**YOUR TASK**
With pictures omitted, output the records below exactly as they appear.

**DATA SHOWN**
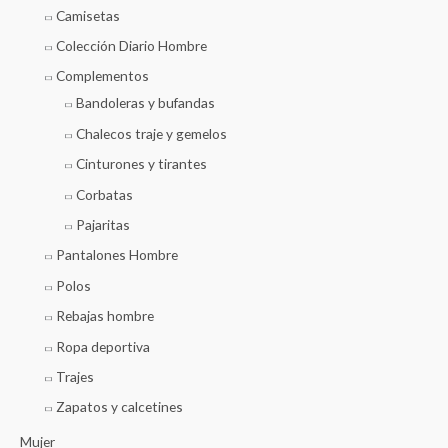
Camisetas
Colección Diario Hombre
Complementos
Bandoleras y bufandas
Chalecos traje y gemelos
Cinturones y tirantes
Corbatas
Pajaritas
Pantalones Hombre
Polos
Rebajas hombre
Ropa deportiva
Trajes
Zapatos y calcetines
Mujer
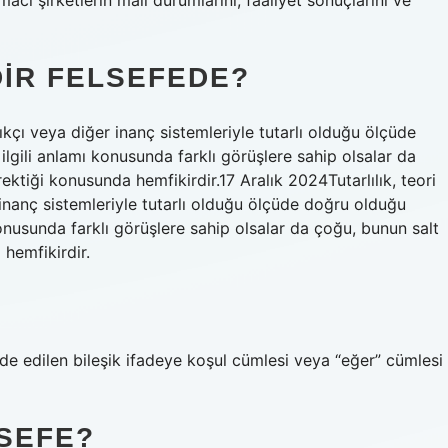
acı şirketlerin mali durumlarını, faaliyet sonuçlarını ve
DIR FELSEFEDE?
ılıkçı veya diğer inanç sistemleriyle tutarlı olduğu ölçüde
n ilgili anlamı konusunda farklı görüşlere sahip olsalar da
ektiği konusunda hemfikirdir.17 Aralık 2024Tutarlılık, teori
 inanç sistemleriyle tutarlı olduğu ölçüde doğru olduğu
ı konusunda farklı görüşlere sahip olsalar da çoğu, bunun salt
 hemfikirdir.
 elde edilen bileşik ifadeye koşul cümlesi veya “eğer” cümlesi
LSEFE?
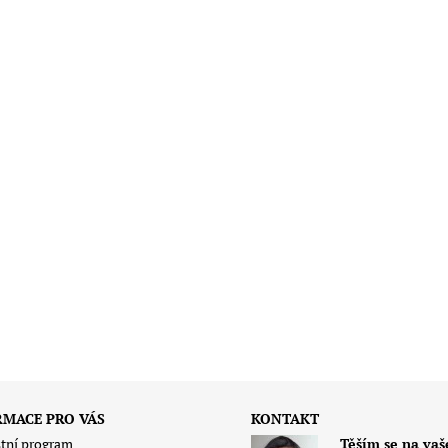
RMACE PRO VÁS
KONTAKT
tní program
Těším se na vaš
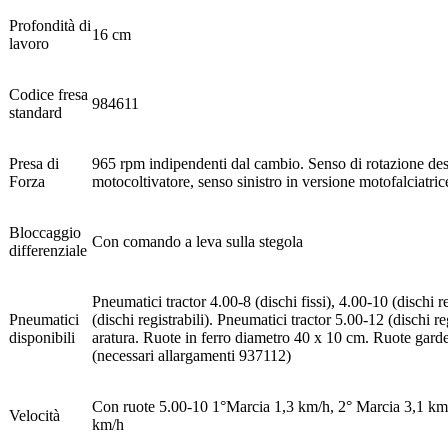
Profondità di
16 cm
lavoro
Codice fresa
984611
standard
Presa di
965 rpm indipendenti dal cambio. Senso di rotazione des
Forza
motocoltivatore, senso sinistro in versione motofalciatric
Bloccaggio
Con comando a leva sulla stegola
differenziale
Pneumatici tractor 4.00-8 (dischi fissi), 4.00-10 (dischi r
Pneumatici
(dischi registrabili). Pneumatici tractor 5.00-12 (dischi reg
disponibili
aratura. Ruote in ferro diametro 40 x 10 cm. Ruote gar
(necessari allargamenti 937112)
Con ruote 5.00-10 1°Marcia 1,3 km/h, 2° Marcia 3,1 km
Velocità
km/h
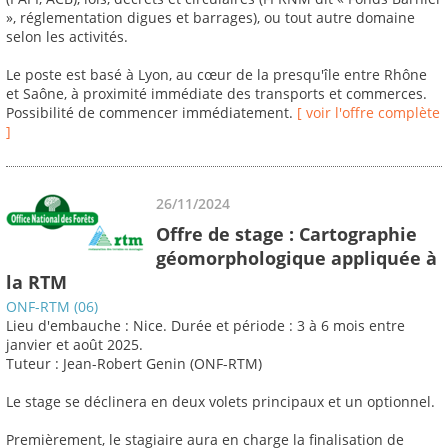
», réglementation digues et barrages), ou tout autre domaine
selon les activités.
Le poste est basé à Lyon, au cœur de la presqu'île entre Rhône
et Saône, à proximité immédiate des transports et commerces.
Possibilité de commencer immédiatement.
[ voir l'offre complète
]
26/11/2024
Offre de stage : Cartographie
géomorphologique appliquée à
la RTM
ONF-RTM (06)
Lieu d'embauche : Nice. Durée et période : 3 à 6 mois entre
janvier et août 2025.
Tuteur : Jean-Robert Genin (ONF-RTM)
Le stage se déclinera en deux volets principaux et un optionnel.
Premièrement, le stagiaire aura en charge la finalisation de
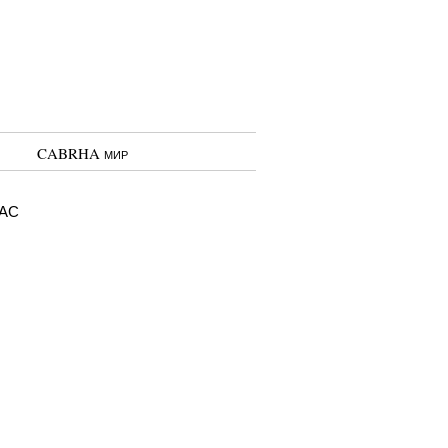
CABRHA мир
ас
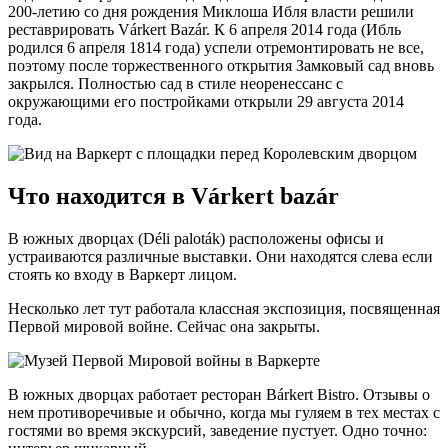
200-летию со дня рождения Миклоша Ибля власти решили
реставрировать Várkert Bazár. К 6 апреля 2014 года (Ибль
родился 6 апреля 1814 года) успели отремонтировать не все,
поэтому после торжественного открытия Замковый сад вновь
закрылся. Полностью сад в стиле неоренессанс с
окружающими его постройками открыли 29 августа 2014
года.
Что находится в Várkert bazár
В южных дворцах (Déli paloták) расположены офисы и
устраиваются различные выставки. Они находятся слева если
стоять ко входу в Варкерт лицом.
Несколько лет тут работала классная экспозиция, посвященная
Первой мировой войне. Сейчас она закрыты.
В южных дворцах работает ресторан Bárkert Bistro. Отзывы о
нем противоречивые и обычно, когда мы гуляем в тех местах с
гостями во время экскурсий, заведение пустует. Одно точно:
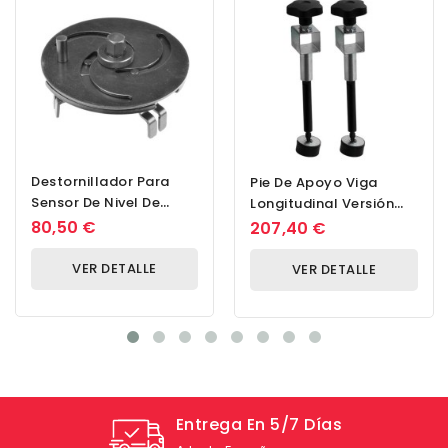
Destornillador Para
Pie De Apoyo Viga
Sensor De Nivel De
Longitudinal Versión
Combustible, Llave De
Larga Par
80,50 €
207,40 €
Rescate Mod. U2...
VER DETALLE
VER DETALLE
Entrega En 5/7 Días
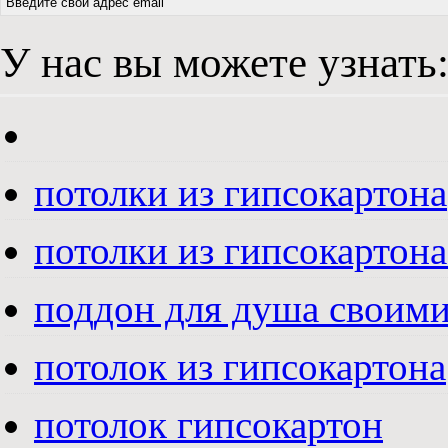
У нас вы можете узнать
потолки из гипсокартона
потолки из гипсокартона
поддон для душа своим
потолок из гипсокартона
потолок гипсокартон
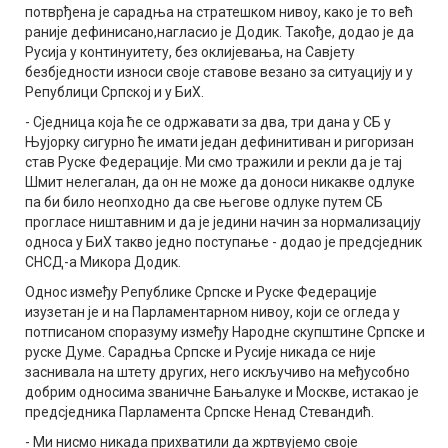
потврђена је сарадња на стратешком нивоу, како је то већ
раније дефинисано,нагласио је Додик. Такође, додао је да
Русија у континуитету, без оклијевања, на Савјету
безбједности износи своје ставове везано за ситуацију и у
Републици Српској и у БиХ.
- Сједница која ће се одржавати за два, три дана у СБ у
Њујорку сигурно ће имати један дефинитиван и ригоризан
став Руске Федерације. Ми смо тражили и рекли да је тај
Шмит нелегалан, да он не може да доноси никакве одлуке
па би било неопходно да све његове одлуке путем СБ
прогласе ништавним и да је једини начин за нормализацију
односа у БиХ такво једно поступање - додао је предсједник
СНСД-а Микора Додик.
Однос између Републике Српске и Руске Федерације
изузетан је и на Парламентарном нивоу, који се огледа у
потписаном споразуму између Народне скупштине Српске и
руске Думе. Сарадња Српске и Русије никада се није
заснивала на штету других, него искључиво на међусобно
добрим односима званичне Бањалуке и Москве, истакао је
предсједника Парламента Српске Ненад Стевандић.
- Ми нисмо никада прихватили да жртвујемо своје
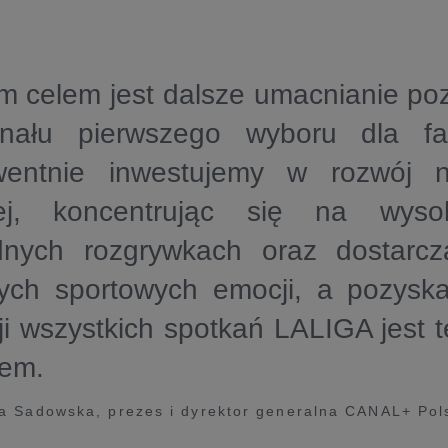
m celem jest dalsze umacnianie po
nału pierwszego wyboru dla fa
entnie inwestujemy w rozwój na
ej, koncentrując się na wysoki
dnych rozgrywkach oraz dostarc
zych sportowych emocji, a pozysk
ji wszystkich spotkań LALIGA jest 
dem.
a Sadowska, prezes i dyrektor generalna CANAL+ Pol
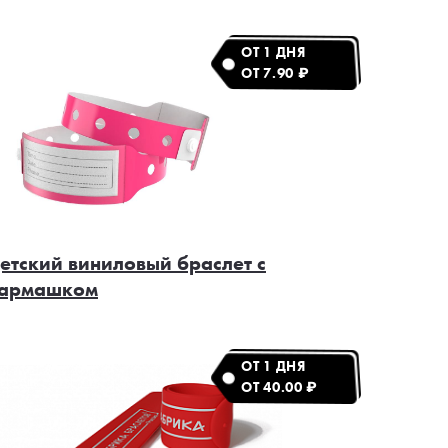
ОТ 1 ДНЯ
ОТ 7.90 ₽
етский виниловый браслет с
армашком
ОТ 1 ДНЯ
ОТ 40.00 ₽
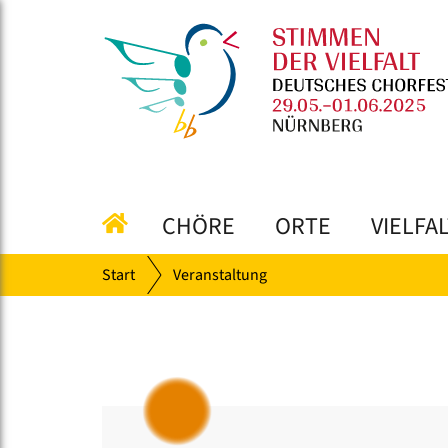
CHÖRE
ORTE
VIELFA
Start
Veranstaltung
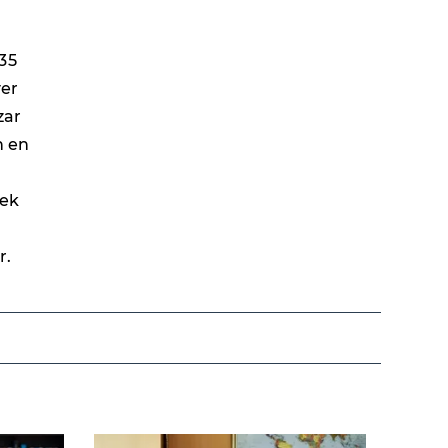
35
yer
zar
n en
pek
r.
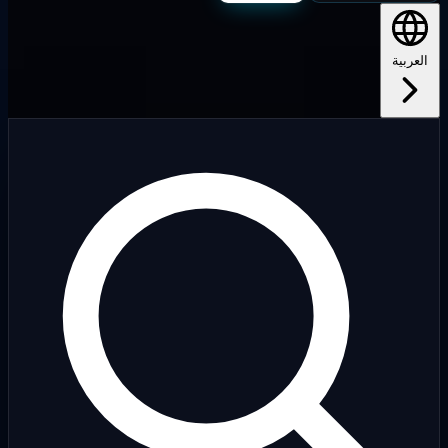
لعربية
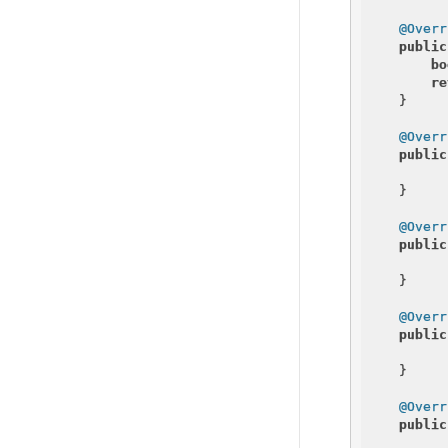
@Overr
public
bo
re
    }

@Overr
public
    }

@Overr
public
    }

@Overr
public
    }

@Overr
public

**WRITTEN RESPONSE**
Camisetas
Colección Diario Hombre
Complementos
Bandoleras y bufandas
Chalecos traje y gemelos
Cinturones y tirantes
Corbatas
Pajaritas
Pantalones Hombre
Polos
Rebajas hombre
Ropa deportiva
Trajes
Zapatos y calcetines
Mujer
acı şirketlerin mali durumlarını, faaliyet sonuçlarını ve
DIR FELSEFEDE?
ılıkçı veya diğer inanç sistemleriyle tutarlı olduğu ölçüde
n ilgili anlamı konusunda farklı görüşlere sahip olsalar da
ektiği konusunda hemfikirdir.17 Aralık 2024Tutarlılık, teori
 inanç sistemleriyle tutarlı olduğu ölçüde doğru olduğu
ı konusunda farklı görüşlere sahip olsalar da çoğu, bunun salt
 hemfikirdir.
 elde edilen bileşik ifadeye koşul cümlesi veya “eğer” cümlesi
LSEFE?
RMACE PRO VÁS
KONTAKT
tní program
Těším se na vaš
Profondità di
16 cm
lavoro
Codice fresa
984611
standard
Presa di
965 rpm indipendenti dal cambio. Senso di rotazione des
Forza
motocoltivatore, senso sinistro in versione motofalciatric
Bloccaggio
Con comando a leva sulla stegola
differenziale
Pneumatici tractor 4.00-8 (dischi fissi), 4.00-10 (dischi r
Pneumatici
(dischi registrabili). Pneumatici tractor 5.00-12 (dischi reg
disponibili
aratura. Ruote in ferro diametro 40 x 10 cm. Ruote gar
(necessari allargamenti 937112)
Con ruote 5.00-10 1°Marcia 1,3 km/h, 2° Marcia 3,1 km
Velocità
km/h
», réglementation digues et barrages), ou tout autre domaine
selon les activités.
Le poste est basé à Lyon, au cœur de la presqu'île entre Rhône
et Saône, à proximité immédiate des transports et commerces.
Possibilité de commencer immédiatement.
[ voir l'offre complète
]
26/11/2024
Offre de stage : Cartographie
géomorphologique appliquée à
la RTM
ONF-RTM (06)
Lieu d'embauche : Nice. Durée et période : 3 à 6 mois entre
janvier et août 2025.
Tuteur : Jean-Robert Genin (ONF-RTM)
Le stage se déclinera en deux volets principaux et un optionnel.
Premièrement, le stagiaire aura en charge la finalisation de
CABRHA мир
ас
200-летию со дня рождения Миклоша Ибля власти решили
реставрировать Várkert Bazár. К 6 апреля 2014 года (Ибль
родился 6 апреля 1814 года) успели отремонтировать не все,
поэтому после торжественного открытия Замковый сад вновь
закрылся. Полностью сад в стиле неоренессанс с
окружающими его постройками открыли 29 августа 2014
года.
Что находится в Várkert bazár
В южных дворцах (Déli paloták) расположены офисы и
устраиваются различные выставки. Они находятся слева если
стоять ко входу в Варкерт лицом.
Несколько лет тут работала классная экспозиция, посвященная
Первой мировой войне. Сейчас она закрыты.
В южных дворцах работает ресторан Bárkert Bistro. Отзывы о
нем противоречивые и обычно, когда мы гуляем в тех местах с
гостями во время экскурсий, заведение пустует. Одно точно:
Destornillador Para
Pie De Apoyo Viga
Sensor De Nivel De
Longitudinal Versión
Combustible, Llave De
Larga Par
80,50 €
207,40 €
Rescate Mod. U2...
VER DETALLE
VER DETALLE
Entrega En 5/7 Días
У нас вы можете узнать
потолки из гипсокартона
потолки из гипсокартона
поддон для душа своим
потолок из гипсокартона
потолок гипсокартон
потврђена је сарадња на стратешком нивоу, како је то већ
раније дефинисано,нагласио је Додик. Такође, додао је да
Русија у континуитету, без оклијевања, на Савјету
безбједности износи своје ставове везано за ситуацију и у
Републици Српској и у БиХ.
- Сједница која ће се одржавати за два, три дана у СБ у
Њујорку сигурно ће имати један дефинитиван и ригоризан
став Руске Федерације. Ми смо тражили и рекли да је тај
Шмит нелегалан, да он не може да доноси никакве одлуке
па би било неопходно да све његове одлуке путем СБ
прогласе ништавним и да је једини начин за нормализацију
односа у БиХ такво једно поступање - додао је предсједник
СНСД-а Микора Додик.
Однос између Републике Српске и Руске Федерације
изузетан је и на Парламентарном нивоу, који се огледа у
потписаном споразуму између Народне скупштине Српске и
руске Думе. Сарадња Српске и Русије никада се није
заснивала на штету других, него искључиво на међусобно
добрим односима званичне Бањалуке и Москве, истакао је
предсједника Парламента Српске Ненад Стевандић.
- Ми нисмо никада прихватили да жртвујемо своје
m celem jest dalsze umacnianie po
nału pierwszego wyboru dla fa
entnie inwestujemy w rozwój na
ej, koncentrując się na wysoki
dnych rozgrywkach oraz dostarc
zych sportowych emocji, a pozysk
ji wszystkich spotkań LALIGA jest 
dem.
a Sadowska, prezes i dyrektor generalna CANAL+ Pol
ОТ 1 ДНЯ
ОТ 7.90 ₽
етский виниловый браслет с
армашком
ОТ 1 ДНЯ
ОТ 40.00 ₽
CHÖRE
ORTE
VIELFA
Start
Veranstaltung
35
yer
zar
n en
pek
r.
لعربية
@Overr
public
bo
re
    }

@Overr
public
    }

@Overr
public
    }

@Overr
public
    }

@Overr
public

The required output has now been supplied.